During an extremely volatile month of March, analysts have viewed the strength of the dollar as one of the main indicators of the fluctuations in oil prices. In recent days, energy traders have used a weaker dollar to hedge their positions in crude oil.
On the New York Mercantile Exchange, WTI crude for May delivery dropped 0.11% to 47.49 a barrel. Prices for Texas light sweet futures surged to a daily high of 48.35 on Tuesday morning following the U.S. Labor Department's release of the Consumer Price Index (CPI) for the month of February, before wavering for the remainder of the day. WTI crude reached a daily low of 47.20 in U.S. afternoon trading.

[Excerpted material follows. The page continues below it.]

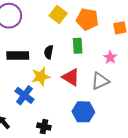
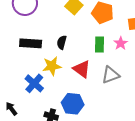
green rectangle: (78, 46) -> (100, 45), moved
pink star: (110, 57) -> (121, 43), moved
blue hexagon: (83, 112) -> (73, 104), moved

The U.S. Department of Labor on Tuesday said its Consumer Price Index (CPI) rose 0.2% for February, one month after declining 0.1%. The slight uptick last month ended a three-month streak of declines. On a year-over-year basis the CPI remained unchanged from its February 2014 level, though analysts had forecasted it to slip by 0.1% from last year's figure.
Additionally, the Labor Department said gasoline prices for February rose 2.4%, one month after the prices dove 18.7% in January. The increases last month ended a streak of seven straight months of declines. Shares in Exxon Mobil Corporation (NYSE:XOM) and Chevron Corporation (NYSE:CVX) were each down 0.75% for the day in U.S. afternoon trading.
EUR/USD fell 0.27% to 1.0915, while the U.S. Dollar Index rose 0.25% to 97.44. The U.S. Dollar Index measures the strength of the greenback versus a basket of six other major currencies.
On the Intercontinental Exchange (ICE), meanwhile, brent oil for May delivery fell 1.41% to 55.13 a barrel. Prices for brent futures peaked at 56.79 in European morning trading, before reaching a daily low of 54.93. The spread between the international and U.S. domestic benchmarks narrowed to $7.64 a barrel.
Trading was light on Tuesday, as investors await Wednesday's weekly inventory report from the Energy Information Administration (EIA). Last week, the EIA said oil supply in the U.S. for the week ending Mar. 4 grew by 9.6 million barrels to reach an 80-year high at 458.5 million. At the Cushing Oil Hub in Oklahoma, inventories for the week ending Mar. 4 grew by 2.8 million barrels as storage levels reportedly exceeded 70% capacity.
The increased storage level has exacerbated fears that Cushing could reach full capacity sooner than expected, a development that may cause oil prices to plunge. By comparison, inventory levels at Cushing this time last year were at roughly 25% capacity.
Oil in the U.S. is being pumped at its highest level in more than 30 years, a trend Opec is blaming on the shale boom. Production could level off sooner than expected if the U.S. reaches capacity before the start of the summer.